Matrix vs Slack
Side-by-side trajectory, velocity, and editorial themes.
Matrix is in governance mode — Foundation board elections and conference logistics dominate the feed.
Matrix's recent feed is largely Foundation-governance content: the third Governing Board election cycle is underway (nominations 2–15 May, voting late May to mid-June, results 15 June), the 2026 Matrix Conference in Malmö opened Early Bird ticket sales, and the weekly 'This Week in Matrix' digests track community working groups and ecosystem updates. Product- and protocol-level announcements are notably absent from the recent batch, with most signal coming from Foundation member updates and event scheduling.
Matrix is leaning into its institutional identity rather than its protocol roadmap right now — formalizing governance through periodic elections, growing the Foundation's member base (connect2x as new Silver, with German healthcare TI-Messenger context), and putting weight behind in-person events. Read against the open-source-protocol backdrop, this is the consolidation phase between major spec or implementation pushes.
Once the election cycle closes and the Conference call-for-proposals concludes at the end of June, expect protocol and implementation news (likely from Element or other clients, or fresh Spec Core Team work) to return to the foreground. The composition of the new board may shape which working groups get priority next.
Slack rebuilds its developer platform around shipping in-channel AI agents.

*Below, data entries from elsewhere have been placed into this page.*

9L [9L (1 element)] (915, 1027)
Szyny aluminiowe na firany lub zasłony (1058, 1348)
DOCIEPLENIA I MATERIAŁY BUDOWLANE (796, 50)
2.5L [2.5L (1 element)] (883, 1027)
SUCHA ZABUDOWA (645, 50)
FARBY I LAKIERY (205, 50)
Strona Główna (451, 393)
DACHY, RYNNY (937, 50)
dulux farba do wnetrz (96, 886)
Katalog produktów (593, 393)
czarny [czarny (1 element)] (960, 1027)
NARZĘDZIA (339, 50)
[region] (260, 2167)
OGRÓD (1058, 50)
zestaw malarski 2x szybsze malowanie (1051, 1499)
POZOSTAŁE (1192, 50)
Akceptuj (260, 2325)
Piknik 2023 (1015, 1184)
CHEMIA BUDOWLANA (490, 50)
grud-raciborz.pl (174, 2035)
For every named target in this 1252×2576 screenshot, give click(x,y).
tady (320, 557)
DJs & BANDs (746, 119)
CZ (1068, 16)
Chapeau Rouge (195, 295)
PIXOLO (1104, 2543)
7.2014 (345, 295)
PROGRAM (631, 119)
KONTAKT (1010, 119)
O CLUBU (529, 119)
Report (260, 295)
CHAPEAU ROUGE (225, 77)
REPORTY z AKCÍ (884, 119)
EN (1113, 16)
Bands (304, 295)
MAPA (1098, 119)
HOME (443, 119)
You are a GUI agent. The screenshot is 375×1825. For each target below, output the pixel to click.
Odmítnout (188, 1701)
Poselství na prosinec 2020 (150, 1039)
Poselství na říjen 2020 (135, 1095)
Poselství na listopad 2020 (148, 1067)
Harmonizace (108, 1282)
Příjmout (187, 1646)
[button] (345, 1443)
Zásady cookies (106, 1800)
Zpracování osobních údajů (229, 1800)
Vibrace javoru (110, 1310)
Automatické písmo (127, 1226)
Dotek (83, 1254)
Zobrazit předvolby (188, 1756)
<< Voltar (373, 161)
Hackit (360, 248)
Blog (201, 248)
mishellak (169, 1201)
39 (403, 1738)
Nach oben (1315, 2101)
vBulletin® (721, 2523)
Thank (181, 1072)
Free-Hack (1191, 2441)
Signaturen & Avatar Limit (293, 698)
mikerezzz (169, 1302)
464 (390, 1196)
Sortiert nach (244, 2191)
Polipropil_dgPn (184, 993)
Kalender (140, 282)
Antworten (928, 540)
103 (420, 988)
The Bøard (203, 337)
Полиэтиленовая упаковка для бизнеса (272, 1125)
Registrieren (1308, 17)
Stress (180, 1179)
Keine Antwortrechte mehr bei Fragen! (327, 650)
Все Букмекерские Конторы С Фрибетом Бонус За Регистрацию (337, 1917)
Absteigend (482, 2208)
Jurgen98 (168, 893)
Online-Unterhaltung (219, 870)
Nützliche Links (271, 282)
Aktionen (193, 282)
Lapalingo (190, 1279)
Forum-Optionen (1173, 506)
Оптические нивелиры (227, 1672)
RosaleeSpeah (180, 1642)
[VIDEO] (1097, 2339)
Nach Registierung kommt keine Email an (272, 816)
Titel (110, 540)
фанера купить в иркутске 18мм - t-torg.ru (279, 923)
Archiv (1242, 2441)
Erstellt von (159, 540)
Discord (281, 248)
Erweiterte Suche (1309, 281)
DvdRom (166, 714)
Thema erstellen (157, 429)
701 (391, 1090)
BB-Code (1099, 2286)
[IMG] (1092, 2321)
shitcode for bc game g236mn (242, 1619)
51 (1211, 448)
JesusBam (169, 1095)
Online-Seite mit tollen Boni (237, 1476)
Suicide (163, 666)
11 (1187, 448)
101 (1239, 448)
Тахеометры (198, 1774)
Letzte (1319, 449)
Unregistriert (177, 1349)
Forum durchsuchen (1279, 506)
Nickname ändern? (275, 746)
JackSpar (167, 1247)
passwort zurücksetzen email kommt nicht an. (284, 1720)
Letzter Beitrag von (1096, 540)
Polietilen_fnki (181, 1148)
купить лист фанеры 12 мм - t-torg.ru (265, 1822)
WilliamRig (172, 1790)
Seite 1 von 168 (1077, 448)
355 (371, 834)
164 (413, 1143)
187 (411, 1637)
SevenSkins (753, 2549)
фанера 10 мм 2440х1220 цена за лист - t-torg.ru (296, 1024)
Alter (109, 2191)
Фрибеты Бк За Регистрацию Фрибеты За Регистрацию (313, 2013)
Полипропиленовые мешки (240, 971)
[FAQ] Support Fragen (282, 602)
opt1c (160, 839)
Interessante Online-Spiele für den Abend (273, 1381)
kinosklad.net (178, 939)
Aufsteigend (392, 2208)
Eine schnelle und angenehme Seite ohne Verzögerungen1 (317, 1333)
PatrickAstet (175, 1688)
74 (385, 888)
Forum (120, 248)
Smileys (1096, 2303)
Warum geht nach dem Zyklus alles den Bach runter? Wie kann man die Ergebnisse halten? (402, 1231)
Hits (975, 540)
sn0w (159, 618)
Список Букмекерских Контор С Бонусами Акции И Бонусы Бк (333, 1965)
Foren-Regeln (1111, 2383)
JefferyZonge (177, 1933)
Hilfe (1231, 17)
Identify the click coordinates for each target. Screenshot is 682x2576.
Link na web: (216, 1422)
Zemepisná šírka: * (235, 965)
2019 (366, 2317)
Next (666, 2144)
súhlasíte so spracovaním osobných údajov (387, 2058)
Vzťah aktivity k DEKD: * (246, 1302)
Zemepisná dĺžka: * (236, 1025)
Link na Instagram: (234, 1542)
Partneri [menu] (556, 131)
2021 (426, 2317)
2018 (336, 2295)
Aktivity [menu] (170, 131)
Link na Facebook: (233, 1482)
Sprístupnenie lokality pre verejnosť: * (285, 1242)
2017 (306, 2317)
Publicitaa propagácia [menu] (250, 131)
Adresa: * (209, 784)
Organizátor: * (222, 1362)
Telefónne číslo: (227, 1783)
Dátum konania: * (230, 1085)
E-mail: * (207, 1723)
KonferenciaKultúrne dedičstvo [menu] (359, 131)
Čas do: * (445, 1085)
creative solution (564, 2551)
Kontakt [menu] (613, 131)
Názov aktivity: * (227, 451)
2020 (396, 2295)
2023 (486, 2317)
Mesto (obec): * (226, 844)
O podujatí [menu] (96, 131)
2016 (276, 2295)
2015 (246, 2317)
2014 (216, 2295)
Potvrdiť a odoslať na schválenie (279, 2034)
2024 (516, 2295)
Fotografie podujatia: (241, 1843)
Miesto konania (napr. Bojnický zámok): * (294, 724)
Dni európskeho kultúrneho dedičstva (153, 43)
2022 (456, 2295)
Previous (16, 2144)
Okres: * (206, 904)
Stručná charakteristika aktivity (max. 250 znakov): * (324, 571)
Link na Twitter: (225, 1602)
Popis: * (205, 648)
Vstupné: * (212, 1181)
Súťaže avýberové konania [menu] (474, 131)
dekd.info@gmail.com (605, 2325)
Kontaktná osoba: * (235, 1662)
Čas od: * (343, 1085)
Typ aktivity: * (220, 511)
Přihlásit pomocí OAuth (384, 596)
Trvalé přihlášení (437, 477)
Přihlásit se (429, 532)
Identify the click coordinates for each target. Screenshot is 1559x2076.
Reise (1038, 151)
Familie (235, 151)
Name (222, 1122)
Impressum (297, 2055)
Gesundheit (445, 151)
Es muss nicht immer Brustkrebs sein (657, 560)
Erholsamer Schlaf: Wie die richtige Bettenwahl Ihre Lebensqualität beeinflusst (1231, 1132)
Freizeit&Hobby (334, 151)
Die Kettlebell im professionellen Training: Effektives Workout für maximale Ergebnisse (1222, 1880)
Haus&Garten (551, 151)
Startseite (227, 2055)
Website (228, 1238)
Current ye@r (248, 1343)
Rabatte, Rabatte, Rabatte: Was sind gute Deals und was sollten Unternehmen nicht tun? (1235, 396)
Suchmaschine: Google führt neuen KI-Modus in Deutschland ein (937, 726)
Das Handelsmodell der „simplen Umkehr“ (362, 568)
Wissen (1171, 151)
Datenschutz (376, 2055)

Slack is well into a platform pivot, restructuring its CLI, Block Kit, and APIs around AI agent use cases. The 4.0.0 release in April formalized this with an agent-scaffolding command, sample agent apps, and a live-reloading dev workflow. Recent additions — streaming chat APIs, Card/Carousel/Alert blocks, and continued MCP server expansion — show the surface area for in-Slack agents widening fast.
The platform is shifting from 'agents can post messages' to 'agents are first-class UI citizens'. The new chat.startStream / chat.appendStream / chat.stopStream methods change what an agent reply looks like, and the Card and Carousel blocks hint at richer multi-turn agent flows. Security work on PKCE and optional scopes is keeping pace, which tells you third-party agent developers are the audience, not just first-party features.
Expect Slack to publish reference agents and likely a discovery or marketplace surface for agent apps within the next minor cycle, with streaming Block Kit becoming the canonical pattern shown in the docs.